*Work item*: Exactly retype the lines below from the one containing "there is Bryan" through the end of the listing. Leave pictures out.

*Data section*:

►

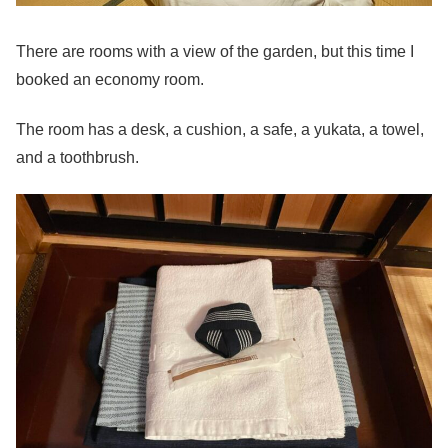
There are rooms with a view of the garden, but this time I
booked an economy room.
The room has a desk, a cushion, a safe, a yukata, a towel,
and a toothbrush.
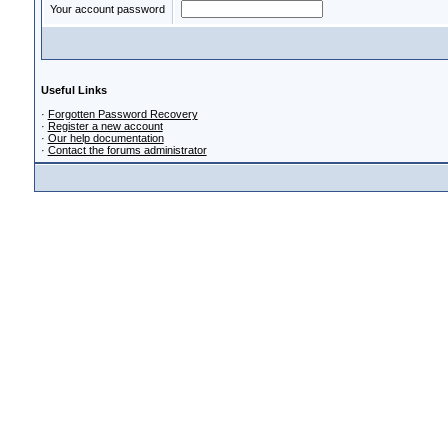
Your account password
Useful Links
·
Forgotten Password Recovery
·
Register a new account
·
Our help documentation
·
Contact the forums administrator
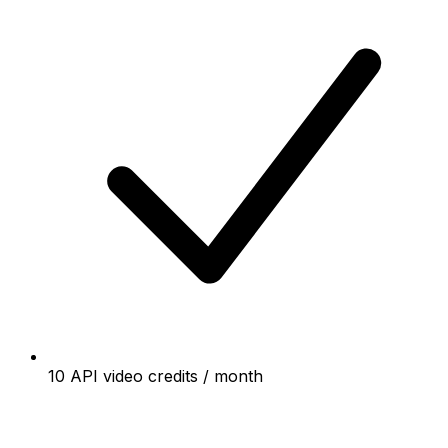
10 API video credits / month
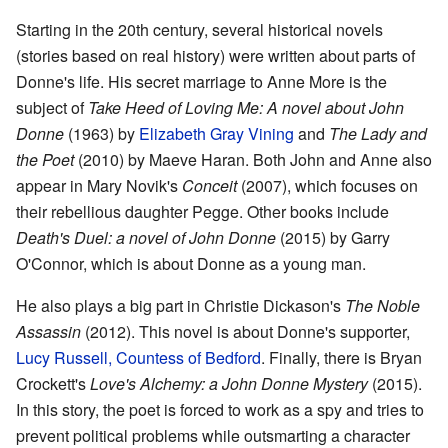
Starting in the 20th century, several historical novels
(stories based on real history) were written about parts of
Donne's life. His secret marriage to Anne More is the
subject of
Take Heed of Loving Me: A novel about John
Donne
(1963) by
Elizabeth Gray Vining
and
The Lady and
the Poet
(2010) by Maeve Haran. Both John and Anne also
appear in Mary Novik's
Conceit
(2007), which focuses on
their rebellious daughter Pegge. Other books include
Death's Duel: a novel of John Donne
(2015) by Garry
O'Connor, which is about Donne as a young man.
He also plays a big part in Christie Dickason's
The Noble
Assassin
(2012). This novel is about Donne's supporter,
Lucy Russell, Countess of Bedford
. Finally, there is Bryan
Crockett's
Love's Alchemy: a John Donne Mystery
(2015).
In this story, the poet is forced to work as a spy and tries to
prevent political problems while outsmarting a character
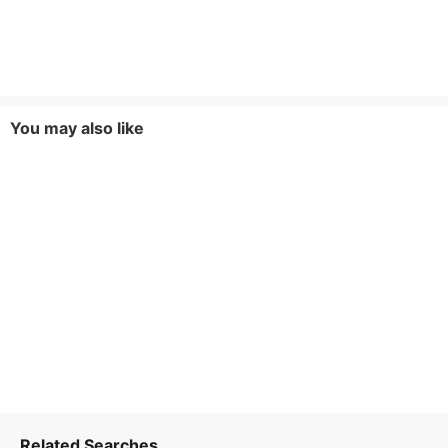
You may also like
Related Searches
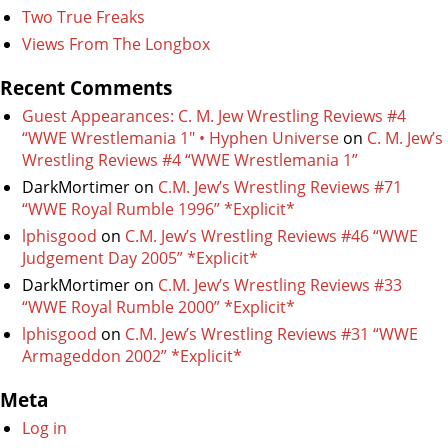
Two True Freaks
Views From The Longbox
Recent Comments
Guest Appearances: C. M. Jew Wrestling Reviews #4
“WWE Wrestlemania 1″ • Hyphen Universe
on
C. M. Jew’s
Wrestling Reviews #4 “WWE Wrestlemania 1”
DarkMortimer
on
C.M. Jew’s Wrestling Reviews #71
“WWE Royal Rumble 1996” *Explicit*
lphisgood
on
C.M. Jew’s Wrestling Reviews #46 “WWE
Judgement Day 2005” *Explicit*
DarkMortimer
on
C.M. Jew’s Wrestling Reviews #33
“WWE Royal Rumble 2000” *Explicit*
lphisgood
on
C.M. Jew’s Wrestling Reviews #31 “WWE
Armageddon 2002” *Explicit*
Meta
Log in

◄

*Exercise result*:
. Finally, there is Bryan
Crockett's
Love's Alchemy: a John Donne Mystery
(2015).
In this story, the poet is forced to work as a spy and tries to
prevent political problems while outsmarting a character
You may also like
Related Searches
Two True Freaks
Views From The Longbox
Recent Comments
Guest Appearances: C. M. Jew Wrestling Reviews #4
“WWE Wrestlemania 1″ • Hyphen Universe
on
C. M. Jew’s
Wrestling Reviews #4 “WWE Wrestlemania 1”
DarkMortimer
on
C.M. Jew’s Wrestling Reviews #71
“WWE Royal Rumble 1996” *Explicit*
lphisgood
on
C.M. Jew’s Wrestling Reviews #46 “WWE
Judgement Day 2005” *Explicit*
DarkMortimer
on
C.M. Jew’s Wrestling Reviews #33
“WWE Royal Rumble 2000” *Explicit*
lphisgood
on
C.M. Jew’s Wrestling Reviews #31 “WWE
Armageddon 2002” *Explicit*
Meta
Log in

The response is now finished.